Surfer Stephen Houser, a former U.S. Marine, sprang into action to rescue one man he saw struggling in the water off Long Beach Island in Ocean County on Sunday. Houser said he raced out on a boogie board to save Gabe McCabe. Houser videotaped the rescue and later posted it on YouTube.
McCabe told ABC New York station WABC that he felt helpless against the strong current, saying, “I kept being pulled down and down and down.”
“I’ve never experienced anything like this. It just sucked, zapped the energy right out of you,” McCabe said. “Steve definitely was the man of the moment for me.”
Houser said he has saved swimmers in the past, but described Sunday’s rip currents off Long Beach Island were especially strong.
“I’ve been in rip currents before, too,” Houser said. “It’s scary. Your first instinct is panic.”
Also on Sunday, six swimmers were rescued off Seaside Park in Ocean County when lifeguards spotted them struggling in the swift currents, officials said. A search continued Tuesday at Seaside Park for a 31-year-old swimmer believed to have been dragged out by a riptide, officials said.

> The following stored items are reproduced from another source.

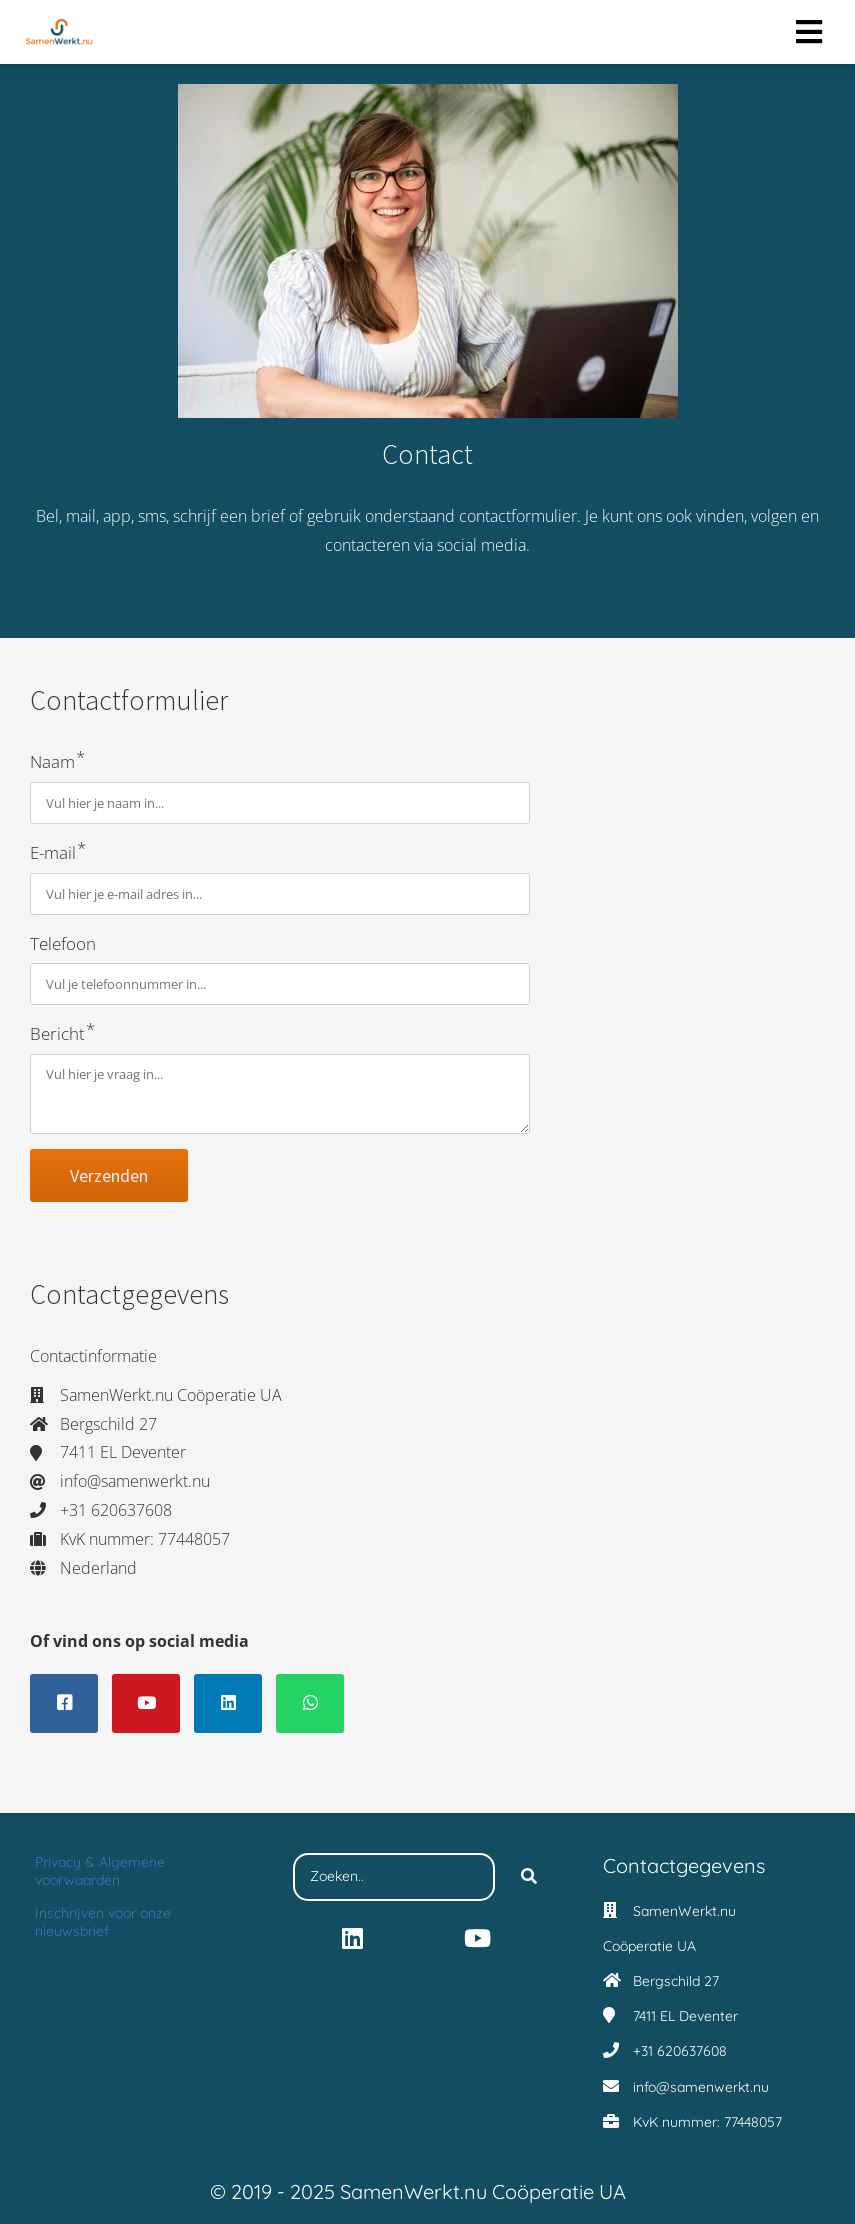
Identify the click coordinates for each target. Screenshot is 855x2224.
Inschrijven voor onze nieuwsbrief (103, 1922)
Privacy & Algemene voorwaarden (100, 1871)
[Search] (529, 1877)
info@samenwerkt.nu (701, 2087)
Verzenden (109, 1175)
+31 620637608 (680, 2051)
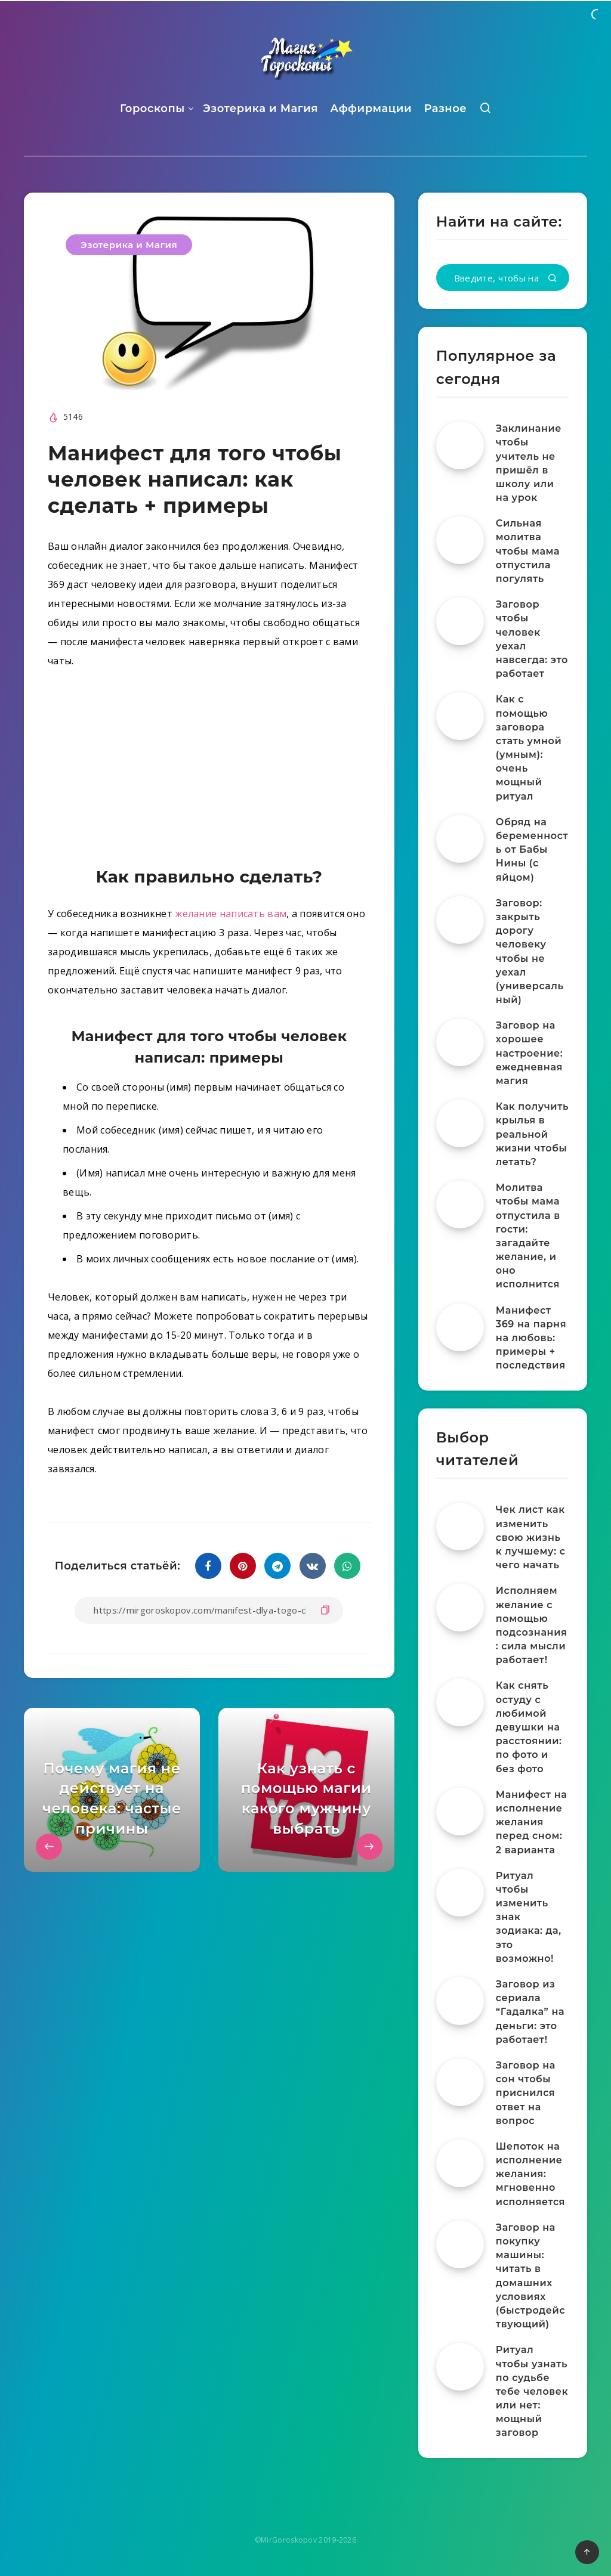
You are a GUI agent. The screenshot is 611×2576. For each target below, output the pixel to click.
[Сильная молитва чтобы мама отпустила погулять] (460, 540)
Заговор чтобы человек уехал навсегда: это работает (532, 639)
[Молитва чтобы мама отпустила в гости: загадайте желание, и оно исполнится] (460, 1204)
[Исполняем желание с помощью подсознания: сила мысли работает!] (460, 1607)
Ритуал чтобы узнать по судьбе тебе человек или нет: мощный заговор (532, 2391)
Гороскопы (152, 108)
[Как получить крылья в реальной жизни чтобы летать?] (460, 1123)
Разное (445, 108)
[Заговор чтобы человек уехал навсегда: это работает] (460, 621)
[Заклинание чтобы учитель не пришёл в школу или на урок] (460, 445)
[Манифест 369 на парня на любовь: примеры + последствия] (460, 1327)
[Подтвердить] (552, 279)
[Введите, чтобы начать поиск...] (502, 277)
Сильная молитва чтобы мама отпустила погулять (528, 551)
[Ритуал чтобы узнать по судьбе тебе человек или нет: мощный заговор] (460, 2367)
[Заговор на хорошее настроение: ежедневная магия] (460, 1042)
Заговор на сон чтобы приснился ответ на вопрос (526, 2093)
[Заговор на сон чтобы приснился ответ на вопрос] (460, 2082)
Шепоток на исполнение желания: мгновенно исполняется (530, 2174)
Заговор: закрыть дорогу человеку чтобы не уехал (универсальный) (530, 951)
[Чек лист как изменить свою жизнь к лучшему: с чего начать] (460, 1526)
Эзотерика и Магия (260, 108)
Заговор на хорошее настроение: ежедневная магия (529, 1053)
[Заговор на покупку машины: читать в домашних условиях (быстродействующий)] (460, 2244)
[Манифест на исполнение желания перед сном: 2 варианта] (460, 1811)
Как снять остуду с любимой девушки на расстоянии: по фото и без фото (529, 1727)
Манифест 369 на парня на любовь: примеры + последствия (531, 1338)
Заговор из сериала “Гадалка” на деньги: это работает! (530, 2012)
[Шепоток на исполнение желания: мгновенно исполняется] (460, 2163)
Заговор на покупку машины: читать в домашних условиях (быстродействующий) (531, 2276)
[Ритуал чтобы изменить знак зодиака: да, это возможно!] (460, 1892)
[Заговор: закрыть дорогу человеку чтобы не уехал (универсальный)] (460, 920)
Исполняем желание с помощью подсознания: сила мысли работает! (531, 1625)
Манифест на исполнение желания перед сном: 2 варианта (531, 1822)
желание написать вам (230, 913)
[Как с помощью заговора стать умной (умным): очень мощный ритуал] (460, 716)
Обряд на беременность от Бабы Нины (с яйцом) (532, 849)
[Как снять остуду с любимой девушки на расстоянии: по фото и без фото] (460, 1702)
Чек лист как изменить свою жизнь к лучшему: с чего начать (531, 1537)
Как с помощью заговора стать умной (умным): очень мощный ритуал (529, 747)
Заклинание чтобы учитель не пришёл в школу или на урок (528, 463)
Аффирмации (371, 108)
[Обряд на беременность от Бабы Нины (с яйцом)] (460, 839)
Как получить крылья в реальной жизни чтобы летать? (532, 1134)
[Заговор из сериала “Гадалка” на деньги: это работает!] (460, 2001)
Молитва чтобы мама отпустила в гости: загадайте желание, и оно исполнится (528, 1236)
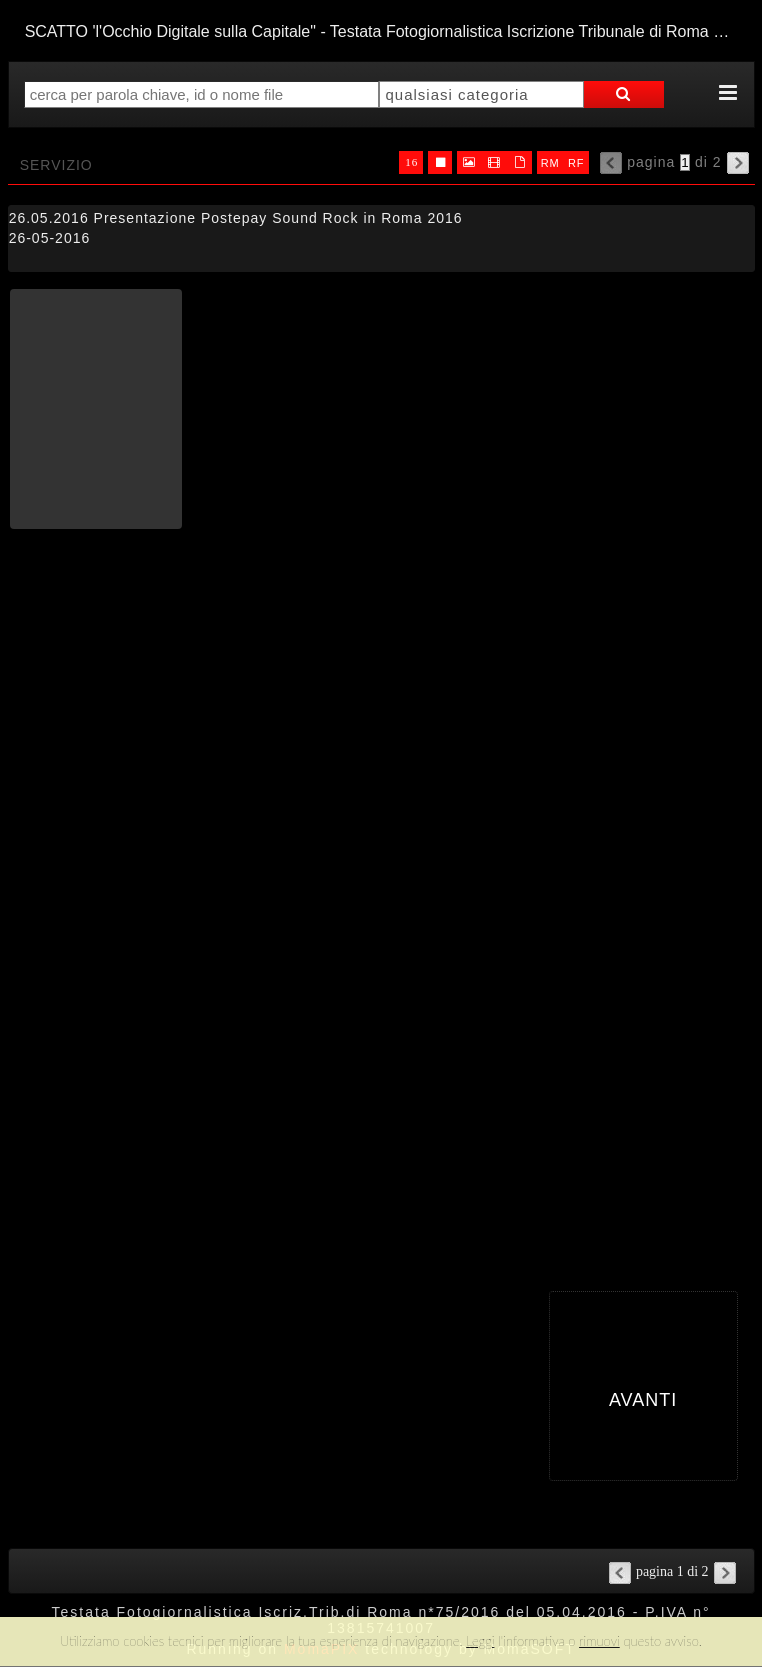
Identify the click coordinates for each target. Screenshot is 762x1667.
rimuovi (599, 1641)
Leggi (480, 1641)
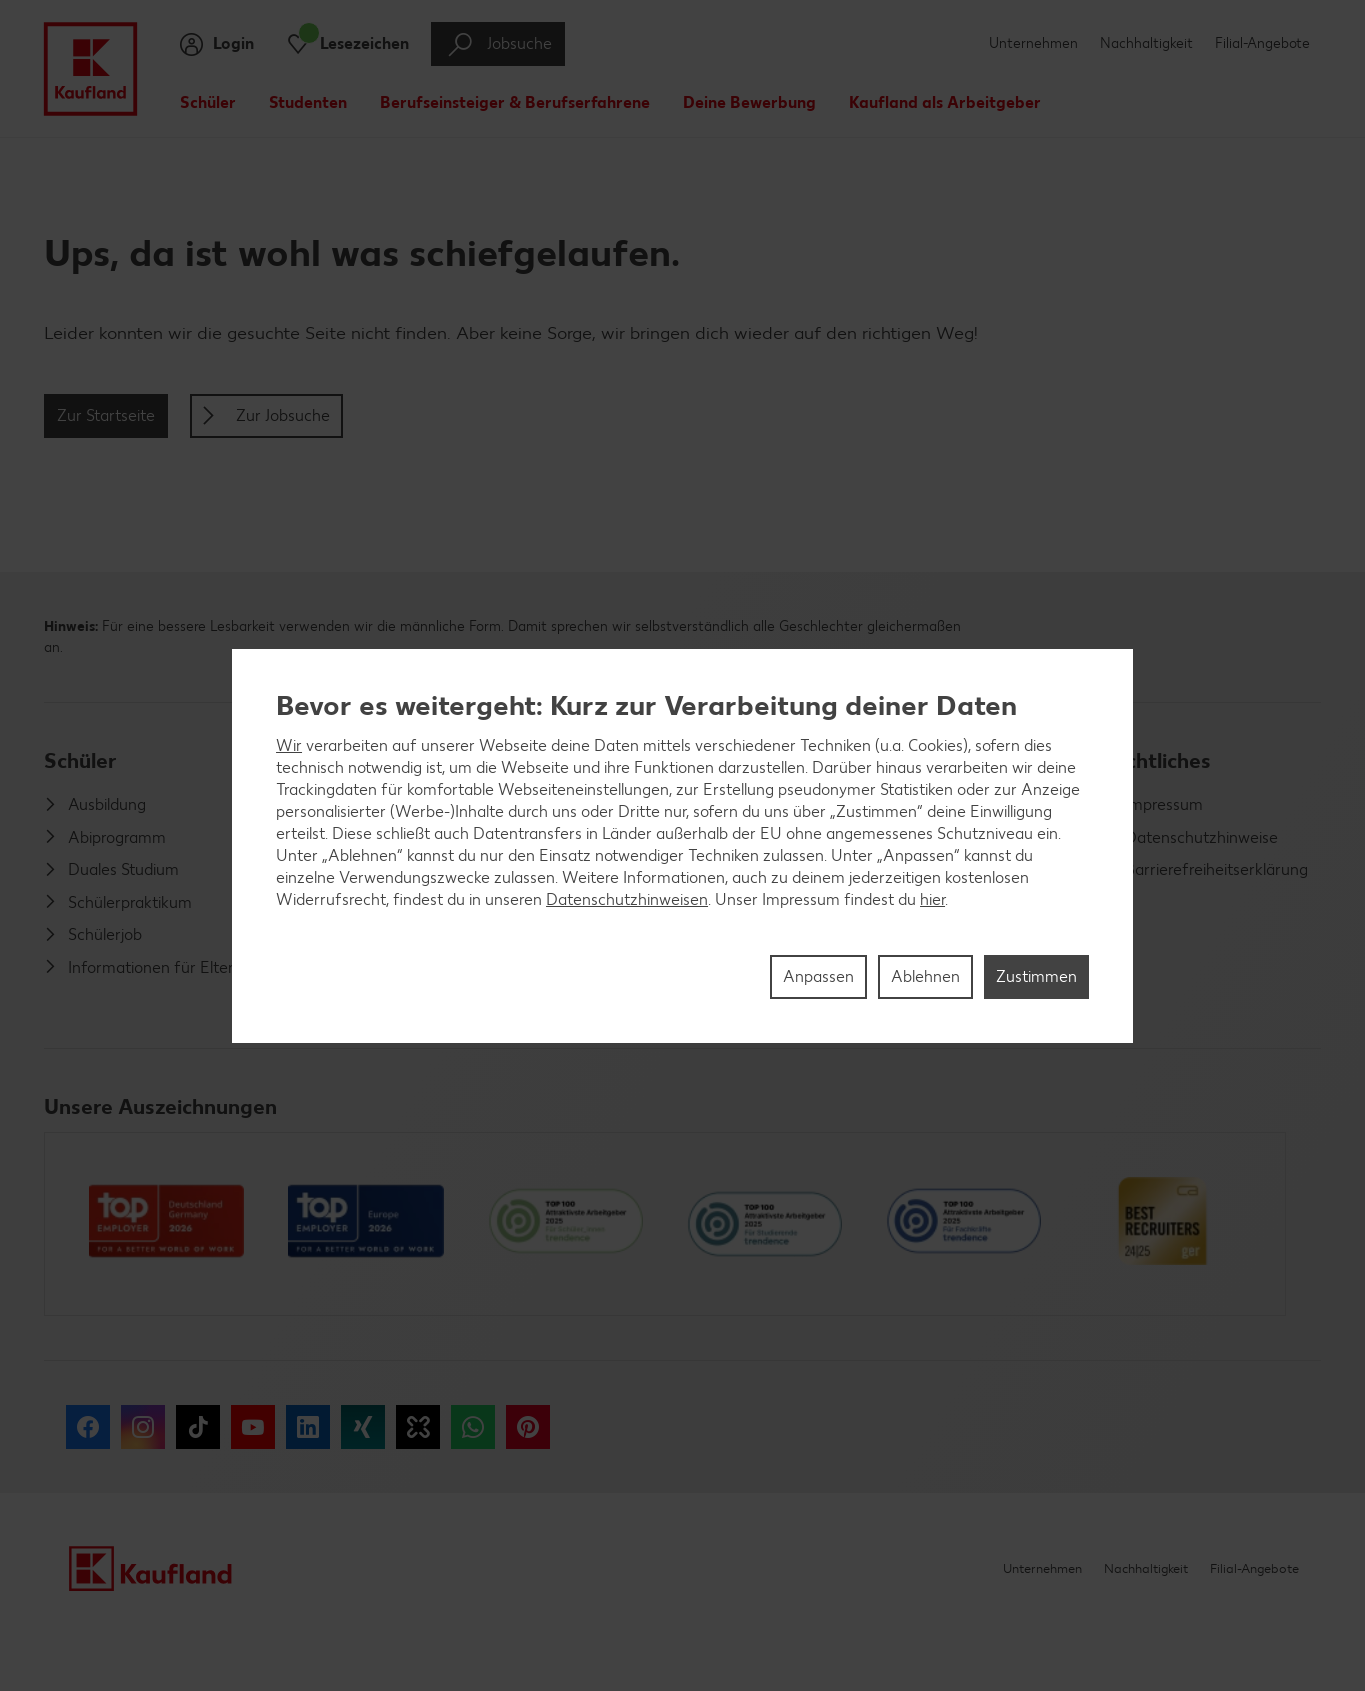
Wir (289, 745)
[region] (682, 846)
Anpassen (818, 976)
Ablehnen (925, 976)
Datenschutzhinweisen (627, 899)
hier (932, 899)
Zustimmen (1036, 976)
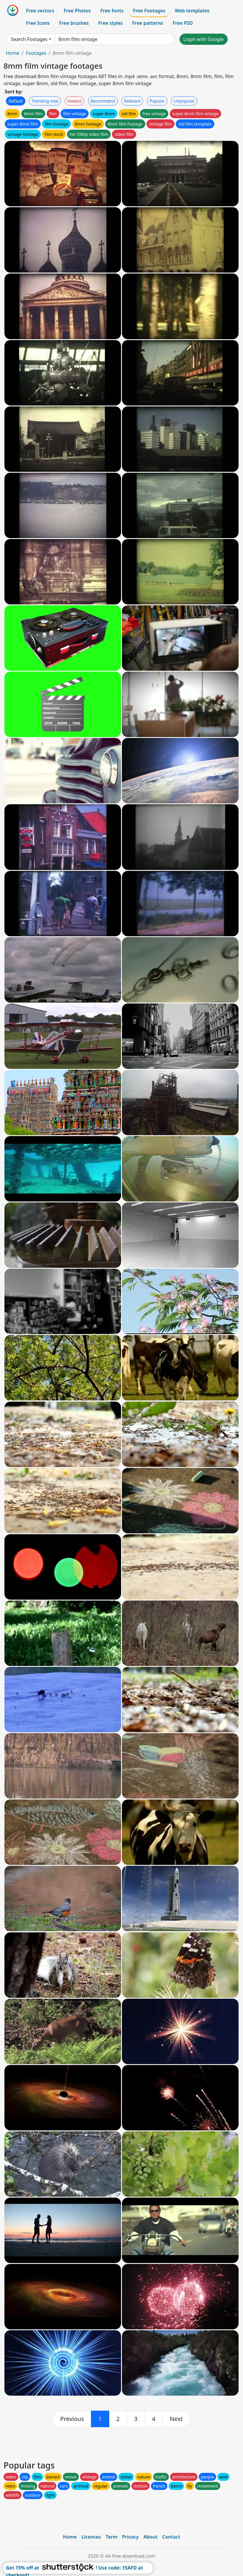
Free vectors (40, 10)
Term (112, 2537)
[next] (176, 2419)
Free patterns (147, 23)
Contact (171, 2537)
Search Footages (29, 39)
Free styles (110, 23)
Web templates (192, 10)
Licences (91, 2537)
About (150, 2537)
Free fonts (112, 10)
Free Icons (38, 23)
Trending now (45, 101)
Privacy (130, 2537)
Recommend (103, 101)
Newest (74, 101)
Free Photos (77, 10)
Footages (36, 53)
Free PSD (183, 23)
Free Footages (149, 10)
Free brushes (74, 23)
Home (12, 53)
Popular (157, 101)
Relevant (132, 101)
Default (16, 101)
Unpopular (184, 101)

The body of another 31-year-old swimmer, identified as Richard Boateng, who went missing in the water off Rehoboth Beach in Maryland around 5:45 p.m. on Sunday, was recovered on Monday when his remains washed up to shore in North Shores Beach, just north of Rehoboth Beach, according to a statement from the Rehoboth Beach Police Department.
Two other Labor Day weekend rescues occurred in Strathmere, in Cape May County, New Jersey, where a teenage girl and her father were rescued by lifeguards around noon on Sunday. Upper Township Beach Patrol Chief Bill Handley said the father and daughter were swimming in an area unprotected by lifeguards.
“It’s about a mile down from where our lifeguards were,” Handley said. “We ran a chain of getting guards into vehicles to get them on the scene.”